===== Supplied records =====

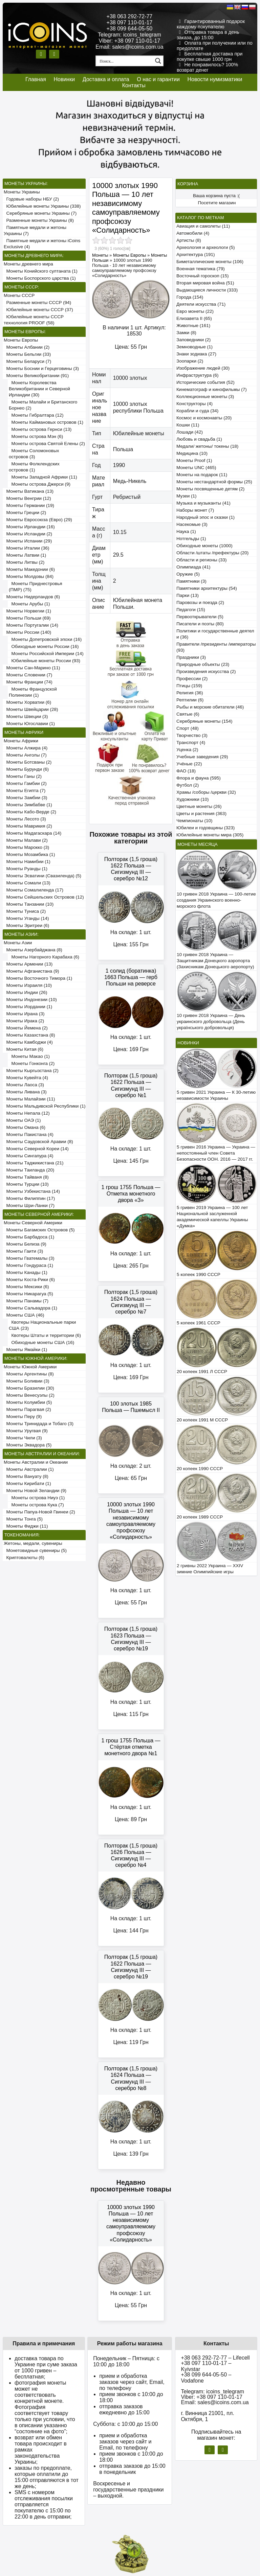  Describe the element at coordinates (25, 747) in the screenshot. I see `Монеты Алжира (4)` at that location.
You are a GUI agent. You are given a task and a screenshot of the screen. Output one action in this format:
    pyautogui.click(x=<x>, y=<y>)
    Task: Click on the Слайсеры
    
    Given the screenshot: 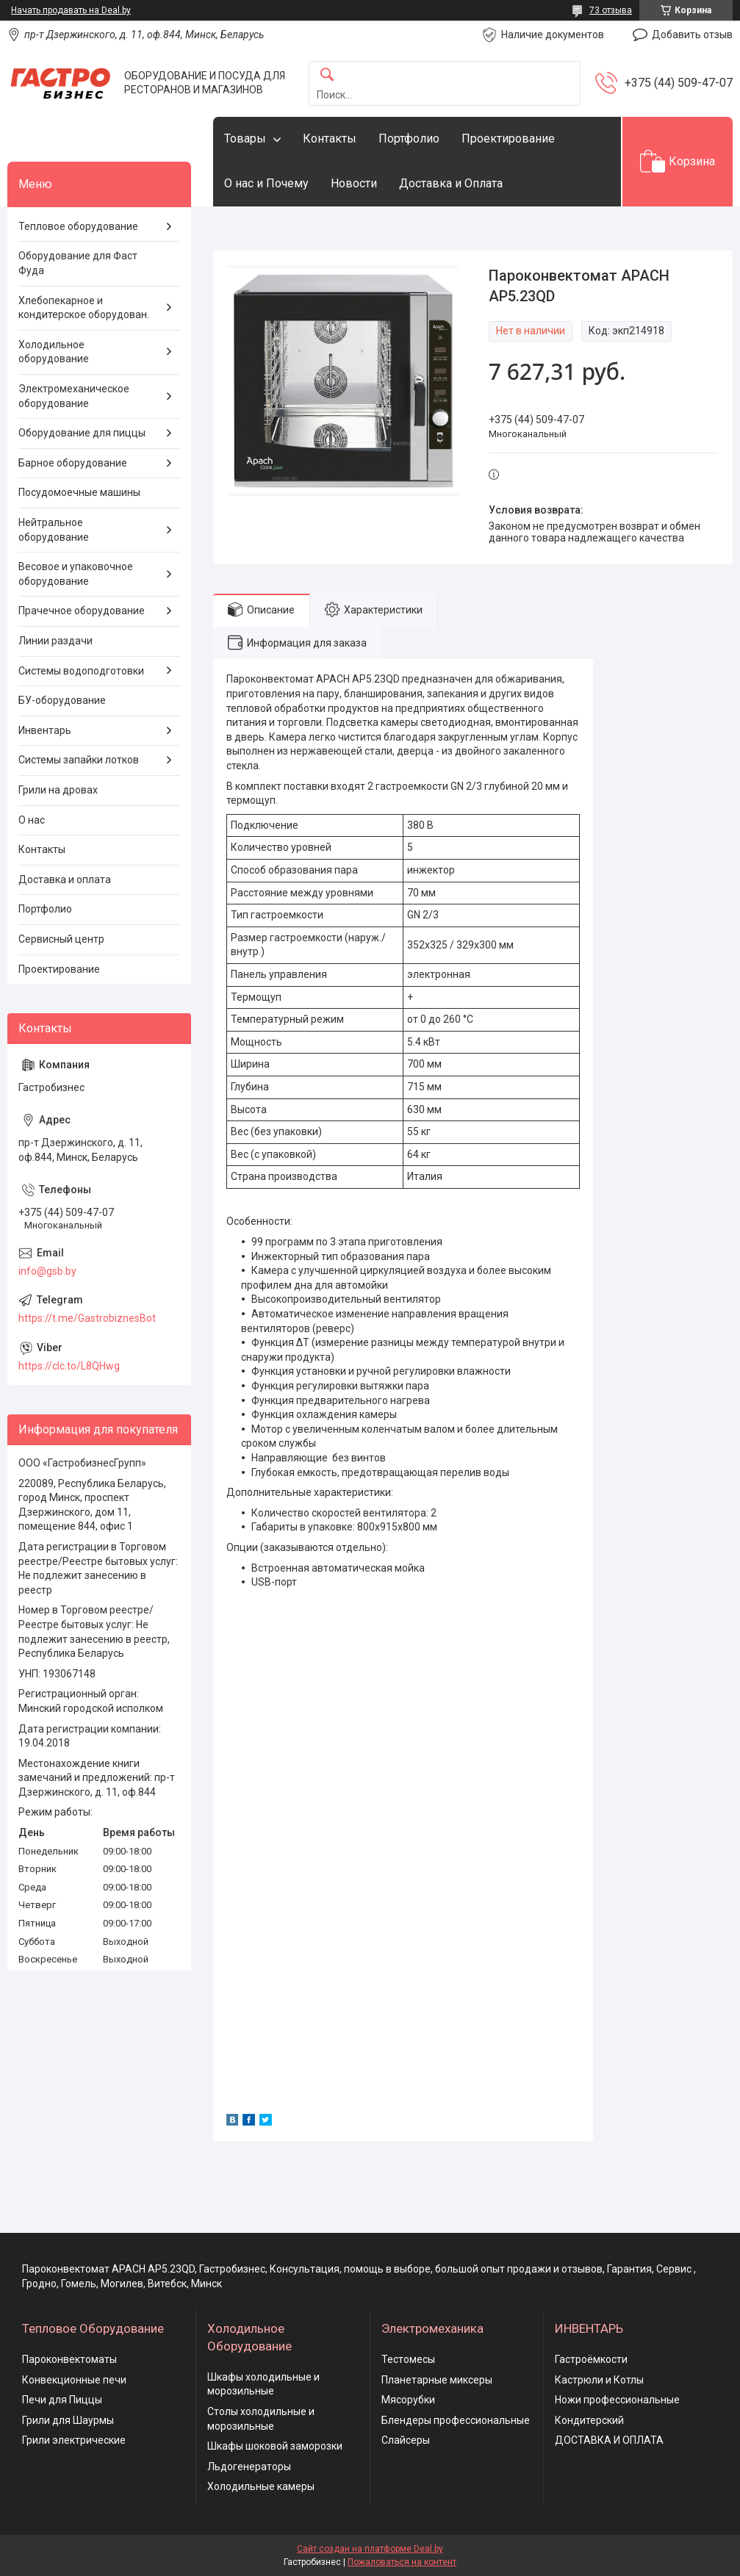 What is the action you would take?
    pyautogui.click(x=405, y=2440)
    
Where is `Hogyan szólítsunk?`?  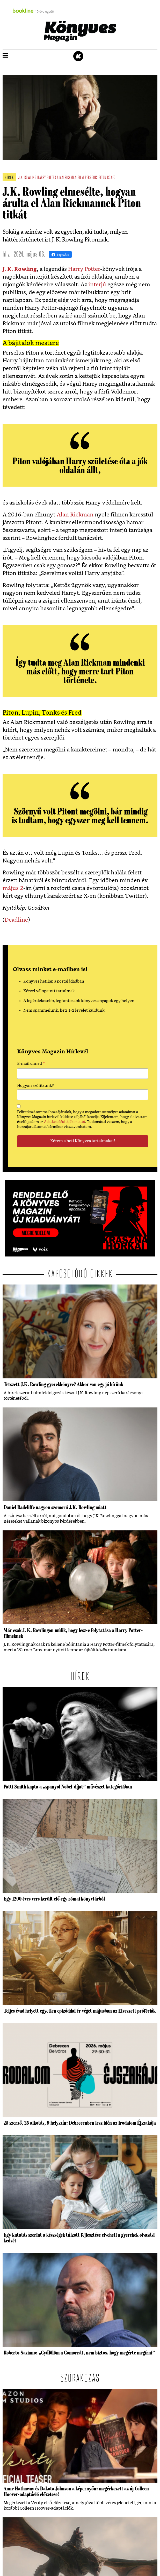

=====

Word for word, restate the lines above from the line containing "You are a GUI" through the line containing "Task: Click on the Слайсеры", with both included and nothing else.

You are a GUI agent. You are given a task and a screenshot of the screen. Output one action in this format:
    pyautogui.click(x=<x>, y=<y>)
    Task: Click on the Слайсеры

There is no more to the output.